Ankylosing spondylitis is an autoimmune condition that is apparently found in about 200 men and one in 500 women in the U.K. A study put forth by a collaborated effort of the Australo-Anglo-American Spondyloarthritis Consortium and the Wellcome Trust Case Control Consortium scientists has revealed a cascade of genetic factors linked with the increased risk of the disease and cues to develop efficient therapies thereon.
The study affirms the gene-gene communication apparently observed in humans. This analysis examined the genomes of 3,023 cases and compared it with 8,779 healthy controls. A sequence of genetic areas came to fore that could be implied with the disorder. The findings were affirmed in a separate set of 2111 cases and 4483 controls.

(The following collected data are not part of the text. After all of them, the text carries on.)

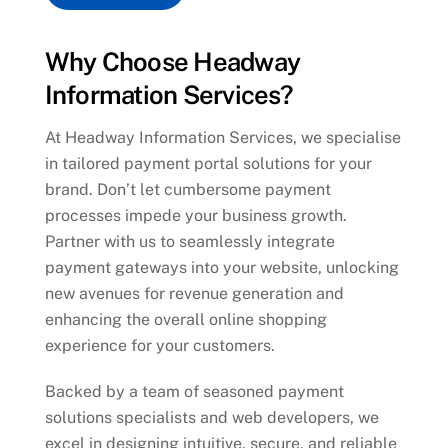
Why Choose Headway
Information Services?
At Headway Information Services, we specialise
in tailored payment portal solutions for your
brand. Don’t let cumbersome payment
processes impede your business growth.
Partner with us to seamlessly integrate
payment gateways into your website, unlocking
new avenues for revenue generation and
enhancing the overall online shopping
experience for your customers.
Backed by a team of seasoned payment
solutions specialists and web developers, we
excel in designing intuitive, secure, and reliable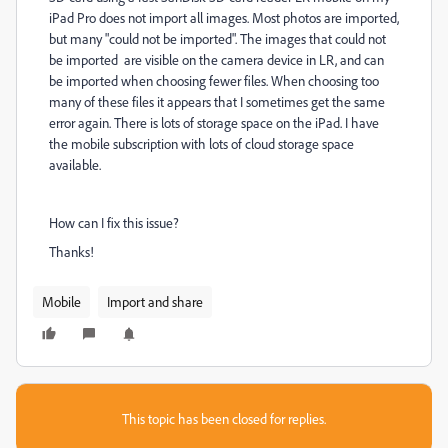
iPad Pro does not import all images. Most photos are imported,
but many "could not be imported". The images that could not
be imported are visible on the camera device in LR, and can
be imported when choosing fewer files. When choosing too
many of these files it appears that I sometimes get the same
error again.
There is lots of storage space on the iPad. I have
the mobile subscription with lots of cloud storage space
available.
How can I fix this issue?
Thanks!
Mobile
Import and share
This topic has been closed for replies.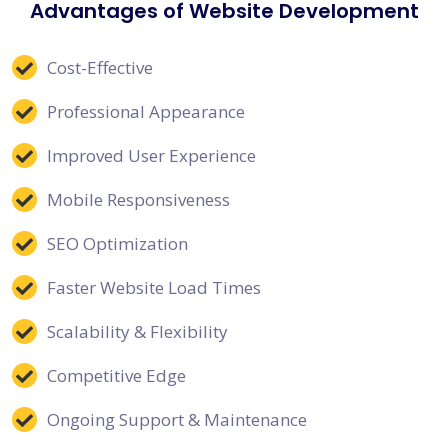
Advantages of Website Development
Cost-Effective
Professional Appearance
Improved User Experience
Mobile Responsiveness
SEO Optimization
Faster Website Load Times
Scalability & Flexibility
Competitive Edge
Ongoing Support & Maintenance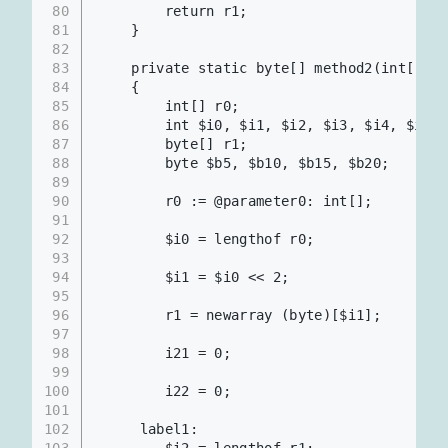
80
        return r1;
81
    }
82
83
    private static byte[] method2(int[])
84
    {
85
        int[] r0;
86
        int $i0, $i1, $i2, $i3, $i4, $i6, 
87
        byte[] r1;
88
        byte $b5, $b10, $b15, $b20;
89
90
        r0 := @parameter0: int[];      
91
92
        $i0 = lengthof r0;
93
94
        $i1 = $i0 << 2;                
95
96
        r1 = newarray (byte)[$i1];
97
98
        i21 = 0;
99
100
        i22 = 0;
101
102
     label1:
103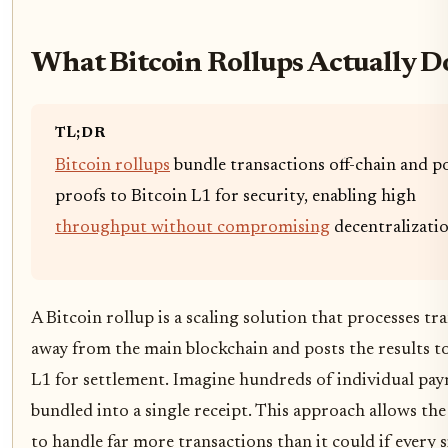
What Bitcoin Rollups Actually D
TL;DR
Bitcoin rollups
bundle transactions off-chain and p
proofs to Bitcoin L1 for security, enabling high
throughput without compromising
decentralizatio
A Bitcoin rollup is a scaling solution that processes tr
away from the main blockchain and posts the results t
L1 for settlement. Imagine hundreds of individual pa
bundled into a single receipt. This approach allows th
to handle far more transactions than it could if every s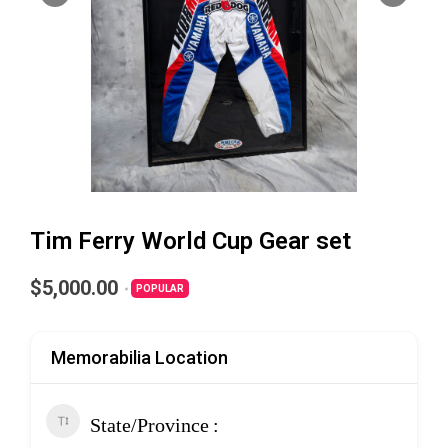
Tim Ferry World Cup Gear set
$5,000.00
POPULAR
Memorabilia Location
State/Province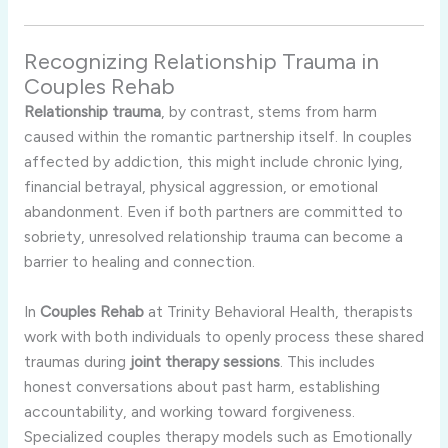
Recognizing Relationship Trauma in
Couples Rehab
Relationship trauma
, by contrast, stems from harm
caused within the romantic partnership itself. In couples
affected by addiction, this might include chronic lying,
financial betrayal, physical aggression, or emotional
abandonment. Even if both partners are committed to
sobriety, unresolved relationship trauma can become a
barrier to healing and connection.
In
Couples Rehab
at Trinity Behavioral Health, therapists
work with both individuals to openly process these shared
traumas during
joint therapy sessions
. This includes
honest conversations about past harm, establishing
accountability, and working toward forgiveness.
Specialized couples therapy models such as Emotionally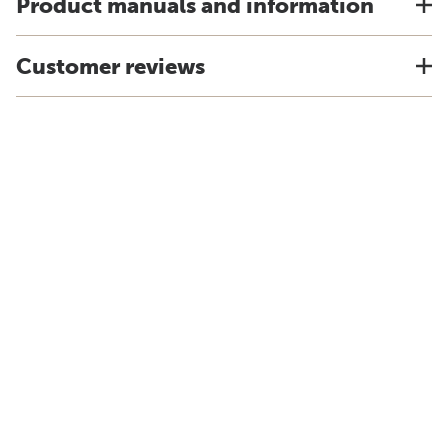
Product manuals and information
Customer reviews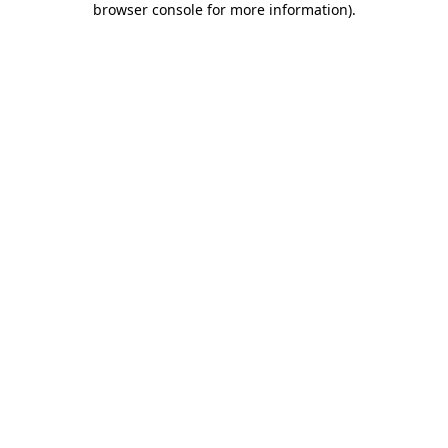
browser console for more information)
.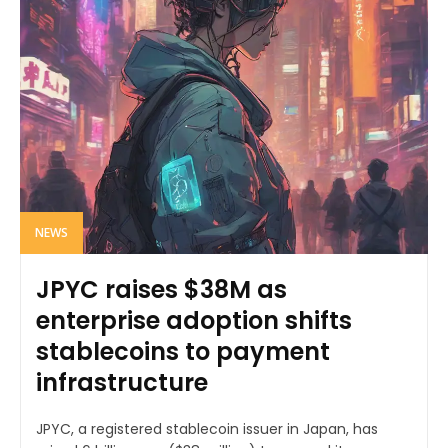
NEWS
JPYC raises $38M as
enterprise adoption shifts
stablecoins to payment
infrastructure
JPYC, a registered stablecoin issuer in Japan, has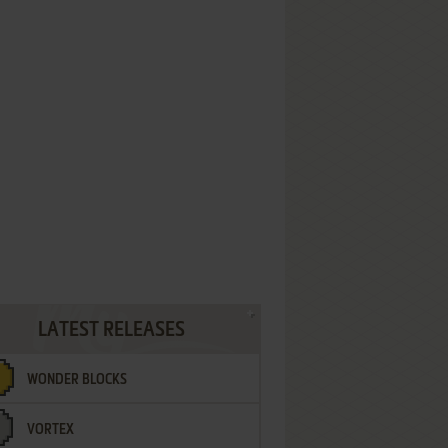
LATEST RELEASES
WONDER BLOCKS
VORTEX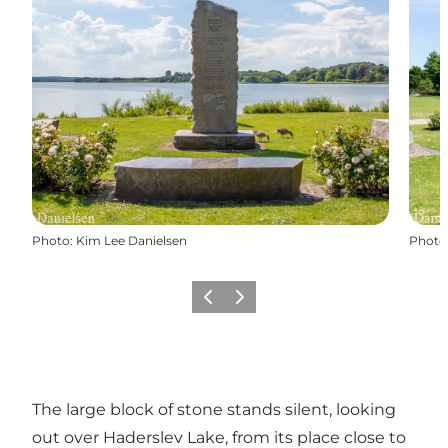
Photo
:
Kim Lee Danielsen
Photo
Précédent
Suivant
The large block of stone stands silent, looking
out over Haderslev Lake, from its place close to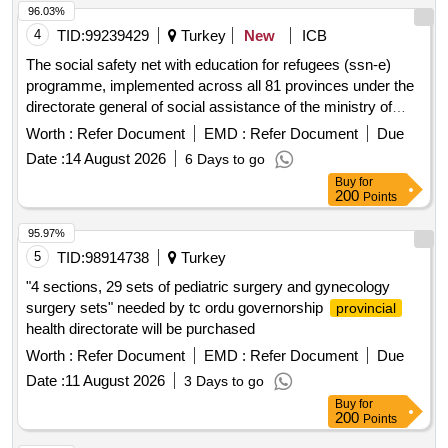
96.03%
4
TID:
99239429
Turkey
New
ICB
The social safety net with education for refugees (ssn-e)
programme, implemented across all 81 provinces under the
directorate general of social assistance of the ministry of
family and social services, aims to employ a total of 976
Worth :
Refer Document
EMD :
Refer Document
Due
personnel for the period from 1 october 2026 to 31 december
Date :
14 August 2026
6 Days to go
2027
Buy
for
200
Points
95.97%
5
TID:
98914738
Turkey
"4 sections, 29 sets of pediatric surgery and gynecology
surgery sets" needed by tc ordu governorship
provincial
health directorate will be purchased
Worth :
Refer Document
EMD :
Refer Document
Due
Date :
11 August 2026
3 Days to go
Buy
for
200
Points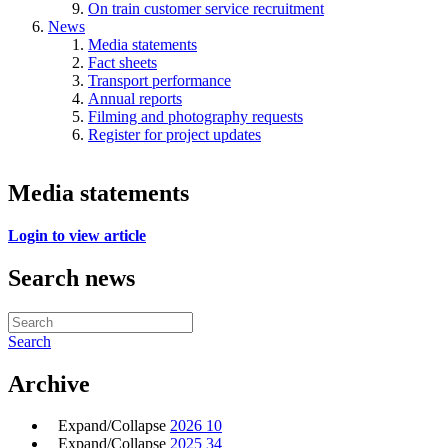
On train customer service recruitment
News
Media statements
Fact sheets
Transport performance
Annual reports
Filming and photography requests
Register for project updates
Media statements
Login to view article
Search news
Search
Archive
Expand/Collapse
2026
10
Expand/Collapse
2025
34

Professor Peter Donnelly from the University of Oxford, Chair of the Wellcome Trust Case Control Consortium, commented, “Thanks to over 5000 people with ankylosing spondylitis who have provided DNA samples, we were able to undertake the largest study of the genetics of this painful and often disabling disease. It revealed important, and in some cases surprising, new insights into the disease.”
The investigation unfolded three portions of the genome namely the RUNX3, LTBR and TNFRSF1A. The genetic variants in these were seemingly related to ankylosing spondylitis. They also found 4 additional genomes that may result in the aforesaid condition namely the PTGER4, TBKBP1, ANTXR2 and CARD9.
Another aspect observed was that of the specific procedure in signals that are transited among cells called the IL-23R pathway which supposedly could be a potential drug target. Yet, scientists couldn’t figure out the link between HLA-B27 and the condition. Hence, certain clues regarding the same were unraveled. However, investigators have always known that this variant is increasingly present in 9 out of 10 patients with ankylosing spondylitis. Even though not everyone with this type develops this condition, those who possess it apparently stand an 80% increased risk than those who do not carry the gene.
In spite of this knowledge, the main mechanism of the genome’s working remains undiscovered. The scientists found that the gene ERAP1 may communicate with HLA-B27 and influence disease risk. For persons who carry HLA-B27, the risk of contracting the disorder supposedly decrease by factor of 4 if they carry 2 copies of ERAP 1 that act as the shielding variants.
ERAP1 shows this effect by breaking down proteins in the body into smaller molecules called peptides. The interaction between this gene and HLA-B27 reflects a different way these peptides are shown to the immune system. This process is crucial for accelerating an immune responsiveness to intruding pathogens. If this procedure goes haywire, then it may result in the in inflammation and damage to the immune system.
The study revealed that certain variants of ERAP1 guard against the development of ankylosing spondylitis by decreasing the proportion of peptide available to HLA-B27 within cells. According to analysts inhibition of ERAP1 may help improve the disorder.
Furthermore, they also analyzed the genetic make-up of persons who were suffering from ankylosing spondylitis but did not carry the HLA-B27 variant. A number of genetic link-ups came to fore. These findings pave way to a better understanding of the similarities involved in the HLA-B27 positive and negative ankylosing spondylitis development mechanisms.
The study is published in the journal ‘Nature Genetics’.